(Ottawa) Au moment même où il se demandait quoi faire pour mettre fin au « convoi de la liberté » à Ottawa et aux blocages de postes frontaliers ailleurs au pays, le gouvernement ne disposait pas d’une définition claire de ce que constitue une menace à la sécurité nationale et de l’illégalité d’une manifestation. Il a tout de même choisi de recourir à la Loi sur les mesures d’urgence.

Cette question est au cœur de la Commission sur l’état d’urgence qui doit déterminer si le recours historique à cette législation était justifié dans les circonstances. Le décret adopté le 14 février par le Cabinet accordait des pouvoirs extraordinaires et temporaires qui permettaient notamment aux institutions financières de geler les comptes bancaires des participants sans supervision judiciaire et aux policiers de réquisitionner des remorqueuses.

La conseillère à la sécurité nationale du premier ministre Justin Trudeau a admis lors de son témoignage jeudi qu’elle avait recommandé au gouvernement de recourir à cette loi. « S’il y avait déjà des pouvoirs dans la législation [pour mettre fin aux convois de camions], ils n’étaient pas utilisés ou ne pouvaient pas être utilisés, a expliqué Jody Thomas.

Elle a affirmé qu’elle ne croyait plus à ce moment-là que la négociation avec les organisateurs de la manifestation était possible parce qu’ils étaient incrustés au centre-ville. Les manifestants se faisaient plus nombreux.

« Ce que nous ne savions pas était aussi significatif que ce que nous savions », a-t-elle expliqué. L’importante saisie d’armes à feu à Coutts, en Alberta, a marqué le gouvernement. La police d’Ottawa indiquait qu’il y avait des armes à Ottawa, mais ne savait pas combien.

Un courriel qui circulait parmi les employés du Conseil privé présenté en preuve jeudi indique que le gouvernement n’avait jamais formellement défini le concept de sécurité nationale. D’un point de vue politique, le courriel indique qu’elle inclut la protection du territoire canadien, du gouvernement, de l’économie, des citoyens et des intérêts nationaux.

Or, la définition de menaces à la sécurité est plus étroite dans Loi sur le Service canadien du renseignement de sécurité. Il doit s’agir d’activités d’espionnage et de sabotage, d’ingérence étrangère, d’usage de la violence grave et d’activités qui visent à renverser le gouvernement. Cette définition est reprise dans la Loi sur les mesures d’urgence.

Dans un contre-interrogatoire serré, l’avocat des organisateurs du « convoi de la liberté », Brendan Miller, a fait valoir que le gouvernement était allé au-delà de sa propre législation. Le Service canadien du renseignement de sécurité (SCRS) ne considérait pas cette manifestation et les autres convois de camions bloquant des postes frontaliers comme une menace à la sécurité nationale. « Vous déformez les propos du SCRS », lui a répondu Mme Thomas du tac au tac. « La loi permet au gouverneur en conseil d’avoir une définition plus large », a-t-elle ajouté.

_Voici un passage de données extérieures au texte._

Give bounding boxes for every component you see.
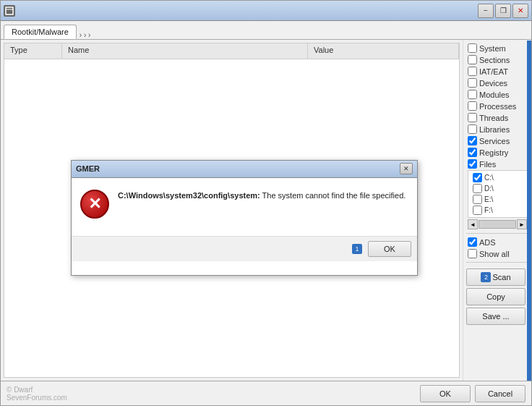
- scan-label: Scan: [492, 273, 510, 282]
- tab-bar: Rootkit/Malware › › ›: [1, 21, 531, 40]
- checkbox-sections-label: Sections: [479, 56, 510, 64]
- dialog-message-bold: C:\Windows\system32\config\system:: [118, 191, 260, 200]
- app-icon: [4, 5, 15, 17]
- divider: [466, 233, 528, 234]
- col-header-name: Name: [62, 43, 308, 59]
- scan-badge: 2: [481, 272, 491, 282]
- ok-button[interactable]: OK: [420, 385, 471, 402]
- dialog-close-button[interactable]: ✕: [400, 163, 413, 174]
- dialog-footer: 1 OK: [72, 236, 417, 261]
- tab-arrows[interactable]: › › ›: [77, 31, 94, 39]
- dialog-ok-badge: 1: [352, 244, 362, 254]
- checkbox-iat-eat[interactable]: IAT/EAT: [466, 66, 528, 77]
- checkbox-e-input[interactable]: [473, 195, 482, 204]
- scroll-left-button[interactable]: ◄: [468, 219, 478, 229]
- copy-button[interactable]: Copy: [466, 288, 525, 305]
- checkbox-modules[interactable]: Modules: [466, 89, 528, 100]
- watermark-line1: © Dwarf: [7, 386, 67, 394]
- blue-accent-bar: [527, 41, 531, 381]
- checkbox-e-drive[interactable]: E:\: [471, 194, 525, 205]
- dialog-ok-button[interactable]: OK: [368, 241, 411, 257]
- checkbox-c-label: C:\: [484, 174, 494, 182]
- scroll-right-button[interactable]: ►: [517, 219, 527, 229]
- checkbox-devices[interactable]: Devices: [466, 77, 528, 88]
- checkbox-files[interactable]: Files: [466, 158, 528, 169]
- checkbox-f-drive[interactable]: F:\: [471, 205, 525, 216]
- checkbox-registry-label: Registry: [479, 148, 508, 157]
- checkbox-services-label: Services: [479, 137, 510, 145]
- checkbox-f-input[interactable]: [473, 206, 482, 215]
- dialog-message-text: The system cannot find the file specifie…: [260, 191, 406, 200]
- checkbox-libraries-label: Libraries: [479, 125, 510, 134]
- scan-button[interactable]: 2 Scan: [466, 268, 525, 286]
- checkbox-libraries-input[interactable]: [468, 124, 477, 134]
- checkbox-iat-eat-label: IAT/EAT: [479, 67, 508, 76]
- window-controls: − ❐ ✕: [478, 4, 528, 18]
- error-icon: ✕: [80, 190, 109, 219]
- checkbox-d-input[interactable]: [473, 184, 482, 193]
- checkbox-system-label: System: [479, 44, 506, 53]
- checkbox-c-drive[interactable]: C:\: [471, 172, 525, 183]
- checkbox-show-all-label: Show all: [479, 250, 510, 258]
- checkbox-modules-input[interactable]: [468, 90, 477, 99]
- checkbox-threads[interactable]: Threads: [466, 112, 528, 123]
- scroll-track: [479, 220, 516, 229]
- checkbox-registry-input[interactable]: [468, 148, 477, 157]
- checkbox-iat-eat-input[interactable]: [468, 67, 477, 76]
- dialog-title: GMER: [76, 164, 400, 173]
- scroll-bar: ◄ ►: [466, 219, 528, 230]
- bottom-buttons: OK Cancel: [420, 385, 525, 402]
- svg-rect-0: [6, 7, 13, 14]
- col-header-value: Value: [308, 43, 459, 59]
- watermark: © Dwarf SevenForums.com: [7, 386, 67, 402]
- checkbox-registry[interactable]: Registry: [466, 147, 528, 158]
- checkbox-devices-label: Devices: [479, 79, 507, 88]
- checkbox-processes-label: Processes: [479, 102, 516, 111]
- gmer-dialog: GMER ✕ ✕ C:\Windows\system32\config\syst…: [71, 160, 418, 276]
- files-sub-panel: C:\ D:\ E:\ F:\: [468, 170, 528, 218]
- dialog-title-bar: GMER ✕: [72, 161, 417, 178]
- tab-rootkit-malware[interactable]: Rootkit/Malware: [4, 25, 77, 39]
- checkbox-d-label: D:\: [484, 185, 494, 193]
- dialog-message: C:\Windows\system32\config\system: The s…: [118, 190, 408, 202]
- checkbox-threads-input[interactable]: [468, 113, 477, 122]
- checkbox-libraries[interactable]: Libraries: [466, 124, 528, 135]
- table-header: Type Name Value: [4, 43, 459, 59]
- divider2: [466, 262, 528, 263]
- checkbox-e-label: E:\: [484, 195, 493, 203]
- bottom-bar: © Dwarf SevenForums.com OK Cancel: [1, 381, 531, 405]
- checkbox-d-drive[interactable]: D:\: [471, 183, 525, 194]
- cancel-button[interactable]: Cancel: [475, 385, 525, 402]
- checkbox-services[interactable]: Services: [466, 135, 528, 146]
- title-bar: − ❐ ✕: [1, 1, 531, 21]
- options-panel: System Sections IAT/EAT Devices Modules …: [463, 40, 531, 381]
- checkbox-ads-input[interactable]: [468, 237, 477, 247]
- checkbox-f-label: F:\: [484, 206, 493, 214]
- col-header-type: Type: [4, 43, 62, 59]
- checkbox-threads-label: Threads: [479, 114, 508, 122]
- checkbox-ads-label: ADS: [479, 238, 496, 247]
- save-button[interactable]: Save ...: [466, 308, 525, 325]
- checkbox-ads[interactable]: ADS: [466, 237, 528, 248]
- checkbox-services-input[interactable]: [468, 136, 477, 145]
- minimize-button[interactable]: −: [478, 4, 494, 18]
- error-circle: ✕: [80, 190, 109, 219]
- checkbox-c-input[interactable]: [473, 173, 482, 182]
- checkbox-show-all-input[interactable]: [468, 249, 477, 258]
- checkbox-show-all[interactable]: Show all: [466, 248, 528, 259]
- checkbox-sections[interactable]: Sections: [466, 54, 528, 65]
- checkbox-processes[interactable]: Processes: [466, 101, 528, 111]
- checkbox-files-input[interactable]: [468, 159, 477, 169]
- checkbox-system-input[interactable]: [468, 43, 477, 53]
- checkbox-sections-input[interactable]: [468, 55, 477, 64]
- checkbox-devices-input[interactable]: [468, 78, 477, 88]
- checkbox-system[interactable]: System: [466, 43, 528, 54]
- watermark-line2: SevenForums.com: [7, 394, 67, 402]
- checkbox-files-label: Files: [479, 160, 496, 169]
- action-buttons: 2 Scan Copy Save ...: [466, 268, 528, 325]
- checkbox-processes-input[interactable]: [468, 101, 477, 111]
- checkbox-modules-label: Modules: [479, 90, 510, 99]
- close-button[interactable]: ✕: [512, 4, 528, 18]
- dialog-body: ✕ C:\Windows\system32\config\system: The…: [72, 178, 417, 236]
- restore-button[interactable]: ❐: [495, 4, 511, 18]
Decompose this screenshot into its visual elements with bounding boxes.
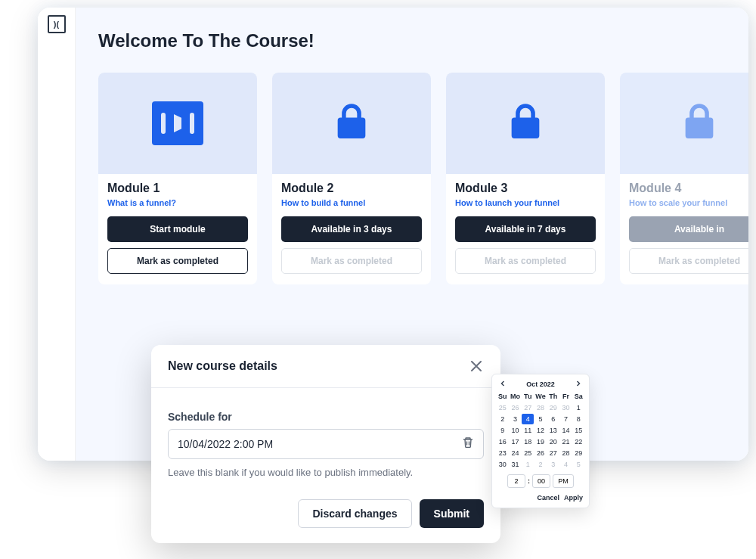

Elle a affirmé plus tard lors d’un échange avec l’avocate de l’Association canadienne des libertés civiles que la définition de menace à la sécurité nationale « devait être modernisée, pas élargie ». Elle a également indiqué en réponse à l’avocat de la Ville de Windsor que le Canada et les États-Unis considéraient que « la viabilité économique comme un enjeu de sécurité nationale ».

Dans son témoignage, Mme Thomas a également indiqué que la définition d’une manifestation légale ou illégale faisait constamment l’objet de discussion au sein du gouvernement. Ils avaient en tête l’invasion du Capitole américain le 6 janvier 2021.

« Pouvez-vous être dans l’illégalité et pacifique, ce qui signifie que vous n’êtes pas le “6-Janvier” ? », a-t-elle dit, ajoutant que le travail pour tenter de trouver une définition se poursuivait. « Nous avons vu ces soulèvements dans les démocraties du monde entier », a-t-elle rappelé.